What percentage are your keepers?

Started 7 months ago | Discussions thread
Michael Firstlight Veteran Member • Posts: 3,669
Treat every frame as your last frame
2

As someone said, it depends on the job. If you are shooting events, it is a bigger challenge- especially weddings and the like. I am stunned the average wedding photographer is shooting in the thousands of frames per job. Their keeper and dupe rate must be horrendous (let alone the culling overhead in post).

I grew up on shooting film. Let me tell you, when you have to lug two RB67's around all day and have only 150-200 frames of film to shoot, you get very high yield. Shot selection is everything, and you learn fast how not to waste a single frame. That was 20, 30 years ago for me. When I went digital around 1999-2000 I didn't increase my frame rate much - just slowly over time as I began mixing in a more photo-journalistic style along with my traditional shots. Now maybe I shoot 500-800 for an entire event and deliver several hundred to the client - many others are keepers but dupes. I am glad I grew up with forced-conservative frame limits. Of course I learned a lot more with digital fast than I did using film, but there are things that many digital shooters are not as cognizant of because of lack of such constraints and poor understanding of many fundamentals. Give 'em my Mamiya RB67, or my Toyo 45AII 4x5 camera that I still shoot for the joy of it from time to time, and they'll learn right right quick.

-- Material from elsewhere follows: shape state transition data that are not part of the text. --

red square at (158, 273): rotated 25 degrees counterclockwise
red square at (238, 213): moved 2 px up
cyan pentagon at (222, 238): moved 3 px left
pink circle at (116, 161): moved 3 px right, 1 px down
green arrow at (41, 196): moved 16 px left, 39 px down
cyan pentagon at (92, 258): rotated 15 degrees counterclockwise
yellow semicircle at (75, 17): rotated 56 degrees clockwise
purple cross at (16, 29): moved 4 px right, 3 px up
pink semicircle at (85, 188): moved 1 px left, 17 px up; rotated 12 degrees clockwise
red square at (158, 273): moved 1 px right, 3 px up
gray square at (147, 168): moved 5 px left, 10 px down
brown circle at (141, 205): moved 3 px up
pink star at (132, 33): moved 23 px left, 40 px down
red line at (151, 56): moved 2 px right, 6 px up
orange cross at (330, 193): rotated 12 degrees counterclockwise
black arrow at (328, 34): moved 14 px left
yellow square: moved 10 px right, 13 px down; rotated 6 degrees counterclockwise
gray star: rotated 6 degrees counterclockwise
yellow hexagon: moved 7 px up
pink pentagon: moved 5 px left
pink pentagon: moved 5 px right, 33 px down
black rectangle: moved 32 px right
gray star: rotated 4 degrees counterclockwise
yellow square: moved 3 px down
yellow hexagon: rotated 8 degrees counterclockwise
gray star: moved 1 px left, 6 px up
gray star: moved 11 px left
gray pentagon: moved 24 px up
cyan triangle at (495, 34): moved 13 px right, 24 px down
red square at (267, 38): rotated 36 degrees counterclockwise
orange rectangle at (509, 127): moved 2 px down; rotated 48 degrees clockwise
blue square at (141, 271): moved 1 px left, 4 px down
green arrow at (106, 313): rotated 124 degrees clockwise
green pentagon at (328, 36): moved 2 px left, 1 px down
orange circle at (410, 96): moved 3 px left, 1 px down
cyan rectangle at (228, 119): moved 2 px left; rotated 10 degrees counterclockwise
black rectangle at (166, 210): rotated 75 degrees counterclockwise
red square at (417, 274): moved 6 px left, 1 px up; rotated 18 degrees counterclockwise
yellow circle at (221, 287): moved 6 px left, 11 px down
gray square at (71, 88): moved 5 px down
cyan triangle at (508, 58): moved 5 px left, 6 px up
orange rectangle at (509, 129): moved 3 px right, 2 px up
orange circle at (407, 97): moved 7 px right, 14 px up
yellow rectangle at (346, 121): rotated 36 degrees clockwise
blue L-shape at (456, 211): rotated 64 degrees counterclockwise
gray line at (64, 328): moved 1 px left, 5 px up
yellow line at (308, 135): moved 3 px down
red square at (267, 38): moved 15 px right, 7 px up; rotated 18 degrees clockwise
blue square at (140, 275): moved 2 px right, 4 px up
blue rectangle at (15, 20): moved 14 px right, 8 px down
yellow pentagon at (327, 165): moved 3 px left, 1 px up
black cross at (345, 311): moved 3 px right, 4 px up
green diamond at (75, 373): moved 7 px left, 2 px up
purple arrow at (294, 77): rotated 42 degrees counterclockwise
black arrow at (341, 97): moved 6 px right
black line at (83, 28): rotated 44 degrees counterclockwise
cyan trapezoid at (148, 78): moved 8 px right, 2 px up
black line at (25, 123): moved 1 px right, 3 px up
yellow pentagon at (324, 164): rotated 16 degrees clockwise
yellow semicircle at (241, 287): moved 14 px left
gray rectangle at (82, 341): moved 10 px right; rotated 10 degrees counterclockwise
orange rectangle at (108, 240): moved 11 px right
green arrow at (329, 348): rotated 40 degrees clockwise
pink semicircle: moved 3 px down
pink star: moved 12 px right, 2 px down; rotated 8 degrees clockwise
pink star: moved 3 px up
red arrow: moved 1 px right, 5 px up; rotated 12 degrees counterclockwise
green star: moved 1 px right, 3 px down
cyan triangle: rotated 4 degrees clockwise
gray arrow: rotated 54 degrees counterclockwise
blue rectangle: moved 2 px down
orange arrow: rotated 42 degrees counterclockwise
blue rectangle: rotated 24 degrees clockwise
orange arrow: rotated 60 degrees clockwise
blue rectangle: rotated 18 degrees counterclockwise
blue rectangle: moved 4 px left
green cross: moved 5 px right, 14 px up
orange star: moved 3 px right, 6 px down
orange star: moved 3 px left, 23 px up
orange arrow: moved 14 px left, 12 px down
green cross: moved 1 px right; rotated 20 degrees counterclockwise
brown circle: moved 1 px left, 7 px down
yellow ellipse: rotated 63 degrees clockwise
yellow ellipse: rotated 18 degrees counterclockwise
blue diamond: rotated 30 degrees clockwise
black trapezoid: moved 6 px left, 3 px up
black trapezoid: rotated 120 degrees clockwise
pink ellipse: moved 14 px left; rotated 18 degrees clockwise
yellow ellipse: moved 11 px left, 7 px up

I am a former full time pro. The mark of a pro is being able to deliver the job - every time, with high quality, and never fail. You can't. Shoot a wedding and it's a once in a lifetime thing. Forger the liability issues, you are messing with someone's dreams. Sometimes the limitation isn't the number of frames, the constraint is often time and/or subject opportunity. Shooting spray-and-pray style in those situation won't cover your ---. The mark of a pro or pro-class work is delivering high-quality images on time without fail for the client.

The pressure of taking paid jobs is like taking a shot of strong whisky. Anyone here that has taken on paying jobs knows exactly what I am saying, and it is likely one of the few natural constraints that remain that teach someone how to think in a manner that the frame you are about to burn is every bit as critical as the last frame of film on your last roll of film. Think like that and your keeper rate will skyrocket.